When we can point to congregations celebrating their 150th anniversary, we can forget or deny that, like all living things, congregations have lifespans. We mistakenly conclude that churches are meant to endure forever. The death of congregations can be somewhat more acceptable when they have a long and revered history. But when their lives are short, when we know and remember those who invested so much of themselves to establish and maintain a congregation, or when we are those people ourselves, or when we have fought so hard to prolong a congregation’s life, we can be tempted to look for a reason, a person, a decision, or a circumstance that we can name as the cause of Death, someone or something that we can hold accountable for not defeating Death. Then, we think, at least we can make sure that no congregation will ever die again. 

Like a roaring lion, our adversary Death prowls around looking for someone to devour. Confronted by our own death, the death of a loved one, or the death of a congregation, we can blame, we can punish, and perhaps we can keep Death at bay, at least for a time. We cannot prevent Death. We cannot overcome Death. We cannot resurrect from Death…

[I invite you to pause and take this in, as I did, before reading on.]

Thankfully, Jesus can. Thankfully, Jesus does. Jesus resurrects. Jesus overcomes. Yet, Jesus does not prevent Death or keep Death forever at bay. Jesus tells a certain parable that I have come to love: “But no one can enter a strong man’s house and plunder his goods, unless he first binds the strong man; then indeed he may plunder his house” (Mark 3:27). One interpretation of this parable holds that Jesus is referring to our adversary, whether we name “the strong man” the devil or Death.

Augustine of Hippo (d. 430) asserts that, to “bind” the devil and Death, Jesus, though innocent, allowed himself to be executed on the cross, thereby entering “the strong man’s house” or Satan’s dominion of death. Jesus overcame Satan through innocent suffering and plundered his property, namely, freeing humanity held captive by Satan in sin and death. 

Augustine’s understanding grows out of Christians’ reflection, since the second century, on the New Testament’s testimony about the cross, as a curse on the one hand and a ransom on the other (Galatians 3:13; 1 Peter 1:18–19). In some passages, Jesus saved us by succumbing to evil in death but then victoriously overcoming it. In other texts, Jesus allowed Satan to seize him as the “ransom” in exchange for which Satan frees the descendants of Adam and Eve [Luke 11:21–22; Mark 10:45). The good news is that, while Death is inevitable, thanks to Jesus, Death is not invincible.

So, whether we are devoured by Death, held hostage by Death, or killing ourselves with our feeble attempts to outrun Death or keep Death at bay, Jesus delivers us from Death. More precisely, Jesus delivers us through death to new life.
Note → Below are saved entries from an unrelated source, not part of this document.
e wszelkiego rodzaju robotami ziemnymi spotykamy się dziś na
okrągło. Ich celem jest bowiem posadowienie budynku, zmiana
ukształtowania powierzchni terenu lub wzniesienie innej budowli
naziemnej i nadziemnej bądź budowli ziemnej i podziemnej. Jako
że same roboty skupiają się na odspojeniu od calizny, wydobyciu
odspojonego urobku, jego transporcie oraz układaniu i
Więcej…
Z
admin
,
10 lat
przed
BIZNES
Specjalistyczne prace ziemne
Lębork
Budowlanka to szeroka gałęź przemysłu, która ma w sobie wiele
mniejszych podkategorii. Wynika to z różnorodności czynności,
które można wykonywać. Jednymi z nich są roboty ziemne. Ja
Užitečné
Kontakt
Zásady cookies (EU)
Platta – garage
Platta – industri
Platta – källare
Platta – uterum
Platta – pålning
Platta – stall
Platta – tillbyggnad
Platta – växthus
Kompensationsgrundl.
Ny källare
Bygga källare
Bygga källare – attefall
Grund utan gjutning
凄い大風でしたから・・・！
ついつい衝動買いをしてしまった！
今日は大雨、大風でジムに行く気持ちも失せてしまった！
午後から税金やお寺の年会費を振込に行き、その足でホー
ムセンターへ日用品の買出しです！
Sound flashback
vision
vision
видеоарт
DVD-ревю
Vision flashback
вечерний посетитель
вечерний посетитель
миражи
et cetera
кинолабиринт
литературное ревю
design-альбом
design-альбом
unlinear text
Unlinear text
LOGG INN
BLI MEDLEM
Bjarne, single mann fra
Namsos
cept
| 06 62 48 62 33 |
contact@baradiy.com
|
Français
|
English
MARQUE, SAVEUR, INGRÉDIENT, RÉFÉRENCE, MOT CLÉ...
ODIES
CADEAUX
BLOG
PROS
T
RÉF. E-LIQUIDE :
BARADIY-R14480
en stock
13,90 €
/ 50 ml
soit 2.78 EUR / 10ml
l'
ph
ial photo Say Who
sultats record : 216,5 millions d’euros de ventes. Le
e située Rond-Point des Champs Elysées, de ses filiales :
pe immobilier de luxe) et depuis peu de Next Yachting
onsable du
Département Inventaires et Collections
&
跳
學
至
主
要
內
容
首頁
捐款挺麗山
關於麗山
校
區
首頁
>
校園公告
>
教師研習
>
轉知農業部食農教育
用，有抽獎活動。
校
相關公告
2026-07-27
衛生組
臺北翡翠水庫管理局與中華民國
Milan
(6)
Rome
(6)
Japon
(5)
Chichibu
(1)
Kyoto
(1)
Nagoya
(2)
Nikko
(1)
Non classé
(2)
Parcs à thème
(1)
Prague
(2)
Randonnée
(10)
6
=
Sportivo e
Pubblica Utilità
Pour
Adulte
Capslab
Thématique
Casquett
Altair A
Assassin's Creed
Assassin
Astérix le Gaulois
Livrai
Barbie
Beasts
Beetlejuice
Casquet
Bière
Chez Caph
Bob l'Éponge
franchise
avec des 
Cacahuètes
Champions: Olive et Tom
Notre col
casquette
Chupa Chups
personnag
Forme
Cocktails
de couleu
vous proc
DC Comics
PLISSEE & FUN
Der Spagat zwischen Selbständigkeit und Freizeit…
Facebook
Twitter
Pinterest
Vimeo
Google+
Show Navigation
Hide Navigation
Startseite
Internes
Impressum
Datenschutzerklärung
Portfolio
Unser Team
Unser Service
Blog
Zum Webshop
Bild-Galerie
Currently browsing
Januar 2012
And this is as true for our beloved churches as it is for our beloved ones and for us ourselves.  

Notice I switched to a lowercase “d” to name death as a sign that death loses its power, its victory, its sting. We can live in confidence and hope, especially when the shadow of death is cast over our path as our church, society, world, and we ourselves walk through an unending  valley.

Pastor Sarah Samuelson recently said to me, “Sometimes it stinks. And all we have is Jesus. Thankfully, we do. We have Jesus.” Preach it, Pastor Sarah! It’s what we need to hear! Amen.